The ‘dramatis personæ,’ as he, true to the romantic and mystical practice of the pre-Raphaelites and Symbolists, entitles the list of his characters, are as follows: Hjalmar, King of one part of Holland; Marcellus, King of another part of Holland; Prince Hjalmar, son of King Hjalmar; little Allan, son of Queen Anne; Angus, friend to Prince Hjalmar; Stephano and Vanox, officers of Marcellus; Anne, Queen of Jütland; Godeliva, wife of King Marcellus; Princess Maleine, daughter of Marcellus and Godeliva; Maleine’s nurse; Princess Uglyane, daughter of Queen Anne. With them come all the old well-known jointed dolls and puppets out of the dustiest corners of the old lumber-rooms of romance—a fool, three poor people, two old peasants, courtiers, pilgrims, a cripple, beggars, vagabonds, an old woman, seven (the mystic number!) nuns, etc.
The names which Maeterlinck gives to his figures should be noted. As a Fleming, he knows very well that Hjalmar is not Dutch, but Scandinavian; that Angus is Scotch. But he makes this confusion intentionally, in order to obliterate the distinct outlines with which he appears to surround his figures, when he calls them ‘Kings of Holland’; in order again to detach them from the firm ground on which he pretends to place them and to suppress their co-ordinates, which assign them a place in space and time. They may wear clothes, have names and take a human rank, but all the while they are only shadows and clouds.
King Hjalmar comes with Prince Hjalmar to the castle of Marcellus in order to ask for the hand of the Princess Maleine. The two young people see each other for the first time, and only for a few minutes, but they instantly fall in love with each other. At the banquet in honour of the King a quarrel breaks out, about which we learn no particulars; King Hjalmar is seriously offended, swears revenge, and leaves the castle in a rage. In the interlude Hjalmar wages war against Marcellus, kills him and his wife, Godeliva, and at once razes his castle and town to the ground. Princess Maleine and her nurse were on this occasion—how, why and by whom is not explained—immured in a vaulted room in a tower; then the nurse, after three days’ work with her finger-nails, loosens a stone in the wall, and the two women obtain their liberty.

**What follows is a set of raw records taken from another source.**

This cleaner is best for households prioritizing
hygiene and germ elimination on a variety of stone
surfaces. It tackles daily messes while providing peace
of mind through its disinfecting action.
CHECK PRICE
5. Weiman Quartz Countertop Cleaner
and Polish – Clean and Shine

Since Maleine loves Hjalmar and cannot forget him, they make their way towards his father’s castle. Things are going very badly in Hjalmar’s castle. There Queen Anne of Jütland resides, who has been driven away by her subjects, and with her grown-up daughter Uglyane and her little son Allan (here also the Dane is systematically given a Scottish name), has found hospitality with King Hjalmar. Queen Anne has turned the head of the old man. She has become his mistress, rules him completely, and makes him ill in body and soul. She wishes that his son should marry her daughter. Hjalmar is in despair about his father’s collapse. He detests his morganatic step-mother, and shudders at the thought of a marriage with Uglyane. He believes Maleine to have been slain with her parents in the war, but he cannot yet forget her.
Maleine has in the meantime been wandering with her nurse through a kind of enchanted forest, and through an incomprehensible village, where she has uncanny meetings with all sorts of people, beggars, vagabonds, peasants, old women, etc., interchanging odd talk, and reaches Hjalmar’s castle, where no one knows her. She is, however, in spite of this, at once appointed as lady-in-waiting to the Princess Uglyane.

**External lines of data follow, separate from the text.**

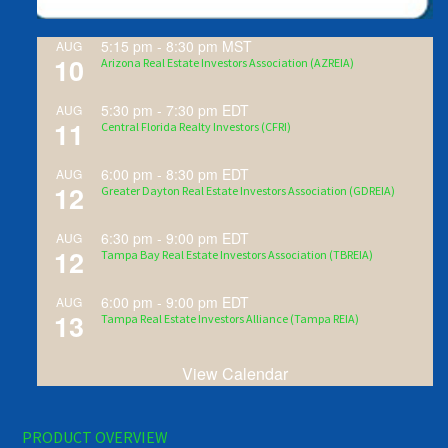
5:15 pm
-
8:30 pm
MST
AUG
10
Arizona Real Estate Investors Association (AZREIA)
5:30 pm
-
7:30 pm
EDT
AUG
11
Central Florida Realty Investors (CFRI)
6:00 pm
-
8:30 pm
EDT
AUG
12
Greater Dayton Real Estate Investors Association (GDREIA)
6:30 pm
-
9:00 pm
EDT
AUG
12
Tampa Bay Real Estate Investors Association (TBREIA)
6:00 pm
-
9:00 pm
EDT
AUG
13
Tampa Real Estate Investors Alliance (Tampa REIA)
View Calendar
PRODUCT OVERVIEW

One evening Prince Hjalmar decides to make advances to Uglyane, and with that object he gives her a nocturnal rendezvous in the park of the castle, not a secret, but, so to speak, an official, lovers’ tryst, to which he, with his father’s consent, and she, with her mother’s, is to go. Maleine hinders it by telling Uglyane, who is splendidly attiring and adorning herself, that Prince Hjalmar has gone into the forest and will not come. She then goes herself into the park, and makes herself known to Hjalmar, who arrives punctually. He leads her in great delight to his father, who receives her as his future daughter-in-law, and there is no further talk of his betrothal to Uglyane. Queen Anne determines to get rid of the intruder. She behaves at first in a friendly manner, assigns her a beautiful room in the castle, then in the night she forces the King, who for a long time resists her, to penetrate into Maleine’s room, where she puts a cord round the Princess’s neck and strangles her. Signs and wonders accompany the deed: a tempest forces open a window, a comet appears, a wing of the castle falls in ruins, a forest bursts into flames, swans fall wounded out of the air, etc., etc.
Next morning the body of the Princess Maleine is discovered. King Hjalmar, whom the night’s murder has robbed of the last remnant of reason, betrays the secret of the deed. Prince Hjalmar stabs Queen Anne, and then plunges the dagger into his own heart. Thereupon the piece closes thus:
Nurse. Come away, my poor lord.
King. Good God! good God! She is waiting now on the wharf of hell!
Nurse. Come away! come away!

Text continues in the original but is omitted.